Revan mengendarai sepeda motornya dengan kecepatan sedang, sosoknya sengaja mencari jalan singkat agar terhindar dari macetnya ibu kota. Tapi siapa sangka, niatnya ingin segera sampai di rumah justru harus terhalang oleh segerombolan orang yang ia yakini adalah anak buah dari Vito.

Revan menghela nafas pelan, sebelum akhirnya memilih turun dari motornya. Netranya terlihat mengamati satu persatu sosok di hadapannya, berusaha bukti jika dugaannya tidak meleset sama sekali.

Revan terkekeh sinis, tepat setelah netranya tidak sengaja menangkap keberadaan Vito. Okay, setidaknya untuk sekarang Revan cukup tau. Jika Vito memang tidak pernah main main dengan ucapannya.

Revan jadi ragu, sebenarnya apa hubungan Vito dengan kakaknya Darren. Kenapa rasanya Vito sangat berambisi untuk mencelakainya? Apa karena ia adalah adik dari seorang Darendra Aldebaran? Entahlah, semuanya justru membuat Revan semakin pusing.

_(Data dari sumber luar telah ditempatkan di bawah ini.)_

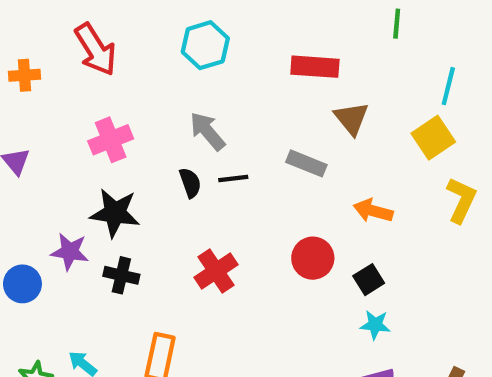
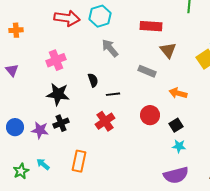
red arrow: (96, 49) -> (67, 18), moved, turned -50
gray arrow: (207, 131) -> (110, 48), moved
black line: (233, 179) -> (113, 94), moved
purple star: (70, 252) -> (40, 130), moved
black cross: (121, 275) -> (61, 123), turned -35

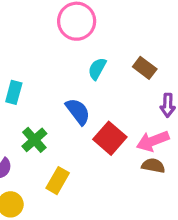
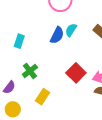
blue semicircle: (78, 111) -> (57, 35), moved, turned 60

"Mau ngapain lo? Ngajakin berantem? Sorry dulu deh, bukannya gamau. Tapi gue lagi ada urusan. Urgent banget, jadi apa lo bisa minggir?" Tanya Revan lengkap dengan senyuman termanisnya.

Sedangkan diseberang sana, Vito terlihat mendecih sinis. Terlalu muak dengan ekspresi yang baru saja Revan tunjukkan.

"Bilang aja kalau lo takut" teriak Vito lengkap dengan nada remehnya.

"Takut? Sorry ya— ga ada sejarahnya seorang Revan Aldebaran takut sama orang orang kaya kaian. Terutama lo" ujar Revan dengan santainya

"Kalau gitu maju, gausah banyak alasan"

"Keroyokan nih? Pengecut banget" sindir Revan, sedangkan tidak jauh dari tempatnya sosok Vito terlihat mengepalkan kedua tangannya kuat kuat.

"One by one"

"Gitu dong, kan gue jadi seneng" balas Revan, sosoknya terlihat membuang asal tasnya sebelum akhirnya memilih menggulung kasar lengan bajunya.

Tapi siapa sangka jika gerakan Revan tadi sukses membuat Garrel menghentikan aksinya. Kali ini fokusnya justru teralihkan kearah bekas luka di lengan kiri Revan.

"Kenapa? Gapernah ngerasain punya bekas luka lo? Mau nyobain? Rasanya anjim banget" celetuk Revan lagi yang sukses membuat Garrel tersadar dari lamunannya.